Port Authority Rejects 130 Liberty Street as Site for WTC Arts Center


A preliminary design of the performing arts center slated to be built at the World Trade Center site.


By Matt Dunning
UPDATED Jan. 14


Putting an end to months of speculation over the final location for a performing arts center at the new World Trade Center, Port Authority officials said this week that the 1,000-seat theater and rehearsal facility will be built in the space originally intended for it rather than on land now occupied by the former Deutsche Bank tower at 130 Liberty Street.

The Authority, along with the Lower Manhattan Development Corporation, had been mulling the idea of putting the arts center at 130 Liberty Street, on the south side of the 16-acre site. There was hope that the move could have delivered the arts center years ahead of its projected opening—in 2017—were it to be built in its originally planned location.

The site of the theater is next to the 1,776 foot high One World Trade Center (formerly the Freedom Tower) at the corner of Greenwich and Vesey Streets.

“The ultimate determination was that the north side would be the most appropriate location for a performing arts complex,” Port Authority spokesman Glen Guzi told a Community Board 1 committee on Jan. 11.

The Authority’s construction of the subterranean support structure that will hold up the 9/11 Memorial Park, transportation hub and a host of pedestrian and vehicular tunnels is progressing steadily through the western half of the 16-acre World Trade Center site. Guzi said. The upcoming phases of that work, scheduled to begin in the next few weeks, include a series of steel columns and sheer walls meant to support a performing arts center.

“The good news is that we are moving in a direction that will create the below-grade structure that will house the performing arts center,” Guzi said.

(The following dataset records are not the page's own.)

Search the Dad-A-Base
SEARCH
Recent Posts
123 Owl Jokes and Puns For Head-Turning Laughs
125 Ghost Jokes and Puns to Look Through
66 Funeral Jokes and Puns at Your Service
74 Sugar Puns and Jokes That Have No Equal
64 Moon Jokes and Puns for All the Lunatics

While the Port Authority is undertaking the support structure for the center—to be designed by architect Frank Gehry—construction of the actual building will be the city’s responsibility.

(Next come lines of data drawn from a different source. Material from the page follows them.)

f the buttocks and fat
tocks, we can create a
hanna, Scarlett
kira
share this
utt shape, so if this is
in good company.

With the issue of the center’s location finally resolved, the center now needs a final design, a governance board and, perhaps most importantly, funding for its construction. The LMDC has pledged $50 for design and construction, but the center will need much more than that if it is ever to become a reality.

“The Performing Arts Center will help strengthen Lower Manhattan’s cultural community, and enhance the experience of the WTC site for residents and visitors alike,” said city Cultural Affairs Commissioner Kate D. Levin. “It is essential that we continue to move forward to ensure that the site originally designated in the master plan remains viable.”

Even with the underground supports in place, the city will have to wait at least five years to start construction on the actual building. The temporary PATH station, which is on part of arts center’s site, can’t be removed until the new Santiago Calatrava-designed transportation hub is finished in 2014.

If and when it is ever built, the arts center would house a 1,000-seat theater, a smaller auditorium or recital hall, and extensive rehearsal and set storage space and offices, Levin said. It is also planned to be the new home for the Joyce Theater Company.